While sickle cell disease can be managed, the options for curing it entirely are few. These treatments are limited to:

  • Stem cell therapy Transplanting healthy bone marrow (also called stem cells) from a matched donor (usually a sibling) that will then produce healthy red blood cells.
  • Gene editing/therapy Removing cells from the patient’s bone marrow and replacing them with the patient’s own stem cells that have been modified with gene therapy (this and other methods of gene therapy are currently in research).

Keeping your eyes safe

Problems related to the eye in sickle cell disease can be “silent,” so sometimes it’s hard to know when to see an eye doctor. The early stages, especially, may not cause symptoms, and some cases of retinopathy may even resolve on their own. But if there are sudden changes in your vision, you should see a doctor immediately.

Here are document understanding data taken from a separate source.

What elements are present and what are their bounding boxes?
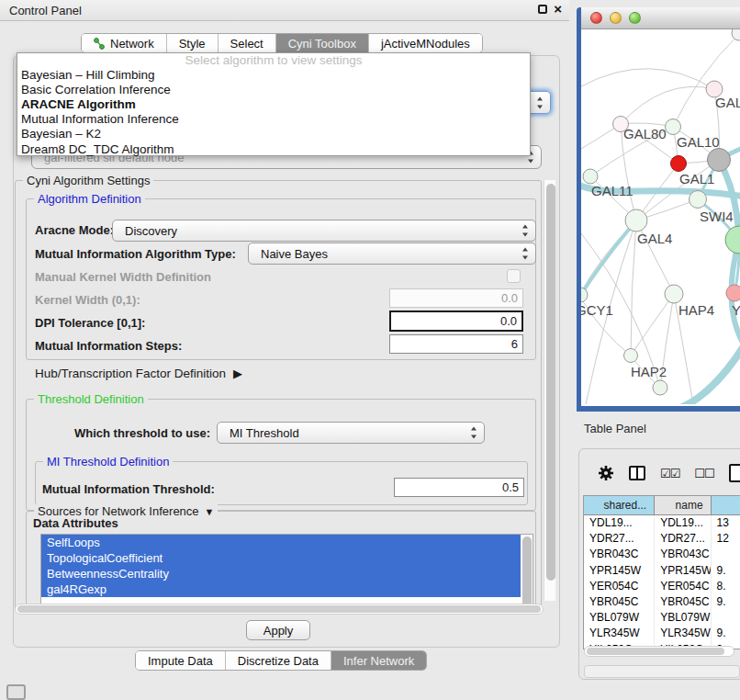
deselect-all-checks-icon[interactable]: ☐☐ — [694, 467, 713, 480]
threshold-definition-title: Threshold Definition — [34, 392, 148, 406]
node-HAP2[interactable] — [624, 349, 638, 363]
bottom-tabbar: Impute Data Discretize Data Infer Networ… — [135, 650, 427, 671]
network-graph: GAL GAL80 GAL10 GAL1 GAL11 SWI4 GAL4 GCY… — [581, 29, 740, 404]
table-panel-title: Table Panel — [584, 422, 646, 435]
network-window-titlebar[interactable] — [581, 7, 740, 29]
algorithm-option[interactable]: Dream8 DC_TDC Algorithm — [17, 142, 530, 157]
hub-definition-expander[interactable]: Hub/Transcription Factor Definition ▶ — [35, 367, 242, 380]
apply-button[interactable]: Apply — [246, 620, 310, 640]
dpi-tolerance-field[interactable]: 0.0 — [389, 310, 523, 332]
node-gray[interactable] — [708, 149, 731, 172]
table-row[interactable]: YBR045C YBR045C 9. — [584, 594, 740, 610]
aracne-mode-combobox[interactable]: Discovery — [112, 220, 536, 242]
attribute-item-selected[interactable]: BetweennessCentrality — [41, 566, 521, 581]
algorithm-option[interactable]: Bayesian – K2 — [17, 127, 530, 141]
attribute-list-scrollbar[interactable] — [521, 535, 533, 614]
tab-style[interactable]: Style — [167, 34, 219, 52]
mi-threshold-field[interactable]: 0.5 — [394, 478, 524, 497]
gear-icon[interactable] — [598, 465, 614, 481]
node-GAL4[interactable] — [625, 209, 647, 231]
algorithm-option[interactable]: Mutual Information Inference — [17, 112, 530, 127]
mi-type-combobox[interactable]: Naive Bayes — [248, 243, 536, 265]
settings-vertical-scrollbar[interactable] — [544, 180, 555, 601]
column-header-shared[interactable]: shared... — [584, 496, 655, 514]
column-header-extra[interactable] — [712, 496, 740, 514]
network-icon — [94, 38, 106, 50]
attribute-item-selected[interactable]: gal4RGexp — [41, 581, 521, 597]
mi-steps-field[interactable]: 6 — [389, 334, 523, 354]
tab-select[interactable]: Select — [219, 34, 276, 52]
network-canvas[interactable]: GAL GAL80 GAL10 GAL1 GAL11 SWI4 GAL4 GCY… — [581, 29, 740, 404]
table-row[interactable]: YLR345W YLR345W 9. — [584, 626, 740, 641]
algorithm-dropdown-list: Select algorithm to view settings Bayesi… — [17, 52, 531, 156]
column-header-name[interactable]: name — [655, 496, 711, 514]
data-attributes-label: Data Attributes — [33, 516, 118, 530]
control-panel-title: Control Panel — [9, 4, 82, 17]
combo-stepper-icon — [522, 248, 529, 260]
table-row[interactable]: YBR043C YBR043C — [584, 547, 740, 562]
node-GAL1[interactable] — [671, 156, 687, 172]
node-label: HAP2 — [631, 364, 667, 379]
algorithm-option[interactable]: Basic Correlation Inference — [17, 83, 530, 97]
node-GAL10[interactable] — [666, 119, 681, 135]
table-toolbar: ☑☑ ☐☐ — [583, 460, 740, 486]
window-minimize-icon[interactable] — [610, 12, 622, 24]
mi-threshold-label: Mutual Information Threshold: — [42, 482, 215, 496]
select-all-checks-icon[interactable]: ☑☑ — [660, 467, 679, 480]
data-attributes-list: SelfLoops TopologicalCoefficient Between… — [40, 534, 533, 614]
node-table: shared... name YDL19... YDL19... 13 YDR2… — [583, 495, 740, 649]
float-panel-icon[interactable] — [538, 5, 547, 14]
tab-network-label: Network — [110, 37, 154, 51]
mi-threshold-group-title: MI Threshold Definition — [43, 455, 173, 469]
corner-mini-button[interactable] — [6, 684, 26, 700]
node-partial[interactable] — [653, 380, 667, 395]
which-threshold-combobox[interactable]: MI Threshold — [217, 422, 485, 444]
window-close-icon[interactable] — [590, 12, 602, 24]
tab-network[interactable]: Network — [82, 34, 167, 52]
window-zoom-icon[interactable] — [629, 12, 641, 24]
control-panel-tabbar: Network Style Select Cyni Toolbox jActiv… — [81, 33, 483, 53]
node-label: GAL80 — [623, 126, 667, 141]
table-row[interactable]: YDR27... YDR27... 12 — [584, 531, 740, 547]
combo-stepper-icon — [537, 96, 544, 108]
node-SWI4[interactable] — [690, 191, 707, 209]
node-label: GAL4 — [637, 231, 672, 246]
settings-horizontal-scrollbar[interactable] — [15, 604, 544, 615]
document-icon[interactable] — [729, 464, 740, 482]
attribute-item-selected[interactable]: SelfLoops — [41, 535, 521, 550]
node-label: GAL — [715, 95, 740, 110]
table-header-row: shared... name — [584, 496, 740, 515]
node-GAL11[interactable] — [583, 169, 598, 184]
tab-cyni-toolbox[interactable]: Cyni Toolbox — [276, 34, 369, 52]
node-Y[interactable] — [726, 285, 740, 301]
table-panel-bottom-bar — [584, 665, 740, 678]
node-HAP4[interactable] — [665, 285, 683, 303]
close-panel-icon[interactable]: × — [554, 4, 562, 15]
node-label: HAP4 — [678, 302, 714, 318]
algorithm-dropdown-placeholder: Select algorithm to view settings — [17, 53, 530, 68]
algorithm-option-selected[interactable]: ARACNE Algorithm — [17, 97, 530, 112]
tab-impute-data[interactable]: Impute Data — [136, 651, 226, 670]
node-unlabeled[interactable] — [732, 29, 740, 40]
attribute-item-selected[interactable]: TopologicalCoefficient — [41, 550, 521, 566]
table-row[interactable]: YBL079W YBL079W — [584, 610, 740, 626]
apply-button-label: Apply — [263, 624, 294, 638]
network-view-window[interactable]: GAL GAL80 GAL10 GAL1 GAL11 SWI4 GAL4 GCY… — [577, 7, 740, 412]
table-row[interactable]: YDL19... YDL19... 13 — [584, 515, 740, 531]
tab-jactivemnodules[interactable]: jActiveMNodules — [369, 34, 482, 52]
mi-steps-label: Mutual Information Steps: — [35, 339, 182, 353]
node-green-large[interactable] — [725, 226, 740, 254]
table-row[interactable]: YER054C YER054C 8. — [584, 579, 740, 594]
table-horizontal-scrollbar[interactable] — [584, 646, 734, 657]
manual-kernel-checkbox[interactable] — [507, 269, 521, 283]
table-row[interactable]: YPR145W YPR145W 9. — [584, 563, 740, 579]
combo-stepper-icon — [471, 427, 477, 439]
tab-infer-network[interactable]: Infer Network — [331, 651, 426, 670]
kernel-width-field[interactable]: 0.0 — [389, 288, 523, 308]
algorithm-option[interactable]: Bayesian – Hill Climbing — [17, 68, 530, 83]
node-GCY1[interactable] — [581, 288, 588, 302]
split-columns-icon[interactable] — [629, 466, 645, 480]
manual-kernel-label: Manual Kernel Width Definition — [35, 270, 211, 284]
tab-discretize-data[interactable]: Discretize Data — [226, 651, 331, 670]
combo-stepper-icon — [522, 225, 529, 237]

Serious changes, like dark shadows or flashes of light in your field of vision, can indicate retinal detachment. Retinal detachment is a medical emergency, but treating it right away can help prevent permanent vision loss.

For patients with a sickle cell disease diagnosis, complete eye exams are recommended at least once a year. These exams should start as early as age 10. Regular eye examinations are the best method to monitor retinopathy and to prevent vision loss. If possible, a doctor who specializes in the retina should perform these screenings.

And remember to stay healthy! Regular consultations with your doctor and a healthy lifestyle can help avoid complications.